ScanSafe, the largest global provider of Web Security-as-a-Service, warned today of a hacking attack leveraging iFrames to spread 'drive-by' malware via well known and trusted websites. Up to 3,500 sites hosted by DreamHost are potentially at risk from the attack.

Threat Center has so far warned of two high profile U.K. sites that were compromised to spread malware.The two sites are:

  • www.clintons.co.uk, a well known law firm that has represented musicians including Paul McCartney, The Who, Jimi Hendrix and U2; and,
  • www.nationwidemercurys.com the prestigious Mercury music awards site sponsored by the Nationwide, whose previous winners have included Coldplay and the Arctic Monkeys.

The ScanSafe Threat Center first detected malware on the Clintons site on June 1 and on the Mercury site on June 4 and has contacted both organisations to notify them of the threat.

14 percent of ScanSafe's worldwide customer base were protected from the drive-by download through the ScanSafe Web Malware Scanning service.

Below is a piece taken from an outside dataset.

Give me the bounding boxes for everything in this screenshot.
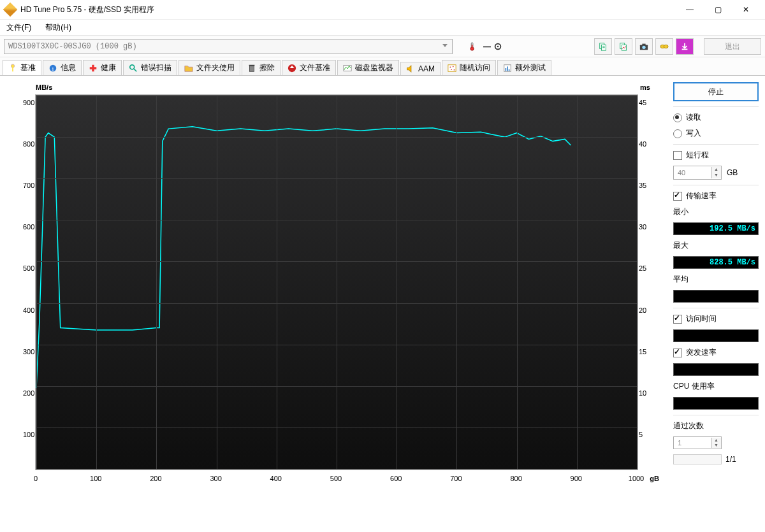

Both the Clintons and Mercury sites exposed visitors through unknowingly hosting an iFrame (inline frame-a floating frame inserted within a Web page), that loads the malicious Trojan-Downloader.JS.Psyme.fq. It then redirects to a second infected website, www.alaqiq.net/quran/gstata/index.php?file, where a second and critical piece of malware, Trojan-Downloader.Win32.Small.mi, is executed compromising users' PCs.The entire attack is completely invisible to the user leveraging an iFrame which is a mere 1x1 pixel in size.

According to an email sent by DreamHost to its customers on June 5, a third party found a way to obtain the password information associated with approximately 3,500 separate FTP accounts. DreamHost has recommended that its customers change their FTP account passwords immediately.

ScanSafe Threat Center reports that it is increasingly seeing legitimate sites compromised unknowingly with iFrames. Hackers often insert an iFrame through a vulnerable application, a vulnerable SSH server or FTP server. In this case ScanSafe expects the attack to continue rising until all affected FTP servers have been secured. ScanSafe is monitoring Internet traffic closely through its 8 global datacenters which are currently scanning 7 billion web requests on behalf of its customers in 40 countries.

Eldar Tuvey, CEO of ScanSafe commented 'The recent rise in these type of iFrame attack highlights the need for anti-malware solutions that scan Web traffic in real-time.Existing corporate defences which rely on outdated filtering solutions cannot keep up with the dynamic, user-generate content that characterizes today's internet, particularly Web 2.0 sites.